--- Given data Enclosed Below ---

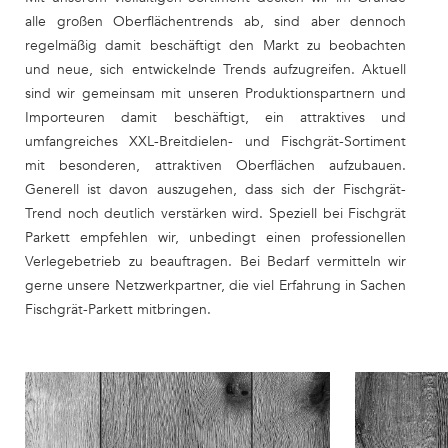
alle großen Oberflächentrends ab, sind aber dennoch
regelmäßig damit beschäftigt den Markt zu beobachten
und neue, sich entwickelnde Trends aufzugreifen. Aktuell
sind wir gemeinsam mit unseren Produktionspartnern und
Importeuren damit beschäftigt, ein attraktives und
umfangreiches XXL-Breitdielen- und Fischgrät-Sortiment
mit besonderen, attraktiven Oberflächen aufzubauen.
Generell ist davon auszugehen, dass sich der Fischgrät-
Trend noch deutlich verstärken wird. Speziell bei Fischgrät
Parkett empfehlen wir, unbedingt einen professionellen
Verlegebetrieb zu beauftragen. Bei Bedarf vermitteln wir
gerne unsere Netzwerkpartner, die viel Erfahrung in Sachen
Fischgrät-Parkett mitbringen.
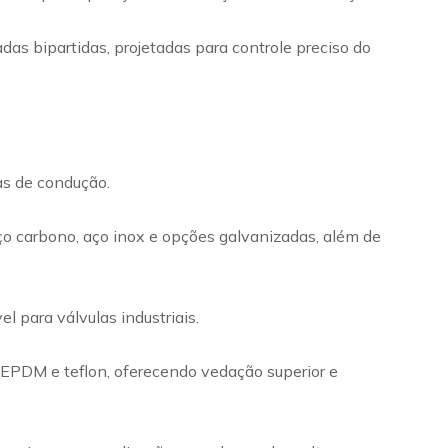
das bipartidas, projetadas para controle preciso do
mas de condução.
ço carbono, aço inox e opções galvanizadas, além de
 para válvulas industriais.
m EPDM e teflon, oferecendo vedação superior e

--- End of Enclosed Given data ---
--- Given data Enclosed Below ---

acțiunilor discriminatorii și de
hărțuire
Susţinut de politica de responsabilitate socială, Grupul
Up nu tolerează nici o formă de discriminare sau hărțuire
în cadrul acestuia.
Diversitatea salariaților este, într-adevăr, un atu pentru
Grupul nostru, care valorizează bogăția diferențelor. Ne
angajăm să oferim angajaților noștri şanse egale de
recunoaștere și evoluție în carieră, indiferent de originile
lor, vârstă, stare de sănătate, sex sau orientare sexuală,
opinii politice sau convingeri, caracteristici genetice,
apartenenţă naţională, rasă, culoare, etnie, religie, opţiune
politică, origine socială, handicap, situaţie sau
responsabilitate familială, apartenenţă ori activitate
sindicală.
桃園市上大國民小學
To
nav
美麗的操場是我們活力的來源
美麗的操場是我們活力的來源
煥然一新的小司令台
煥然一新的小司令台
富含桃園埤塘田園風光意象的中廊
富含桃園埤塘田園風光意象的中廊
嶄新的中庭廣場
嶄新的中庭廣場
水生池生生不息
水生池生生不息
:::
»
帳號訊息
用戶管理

--- End of Enclosed Given data ---
--- Given data Enclosed Below ---

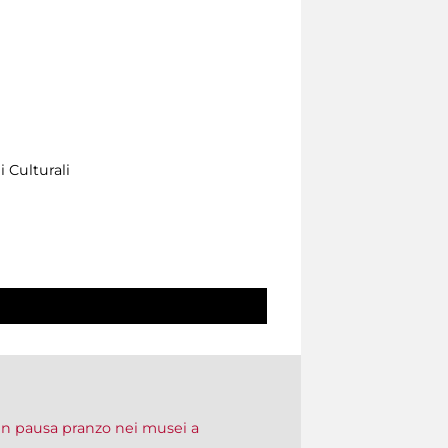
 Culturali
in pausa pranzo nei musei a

--- End of Enclosed Given data ---

From the data above, return every line from the line that has "Importeuren damit beschäftigt, ein" up to and including the line that has "Generell ist davon", exactly.

### Exercise result
Importeuren damit beschäftigt, ein attraktives und
umfangreiches XXL-Breitdielen- und Fischgrät-Sortiment
mit besonderen, attraktiven Oberflächen aufzubauen.
Generell ist davon auszugehen, dass sich der Fischgrät-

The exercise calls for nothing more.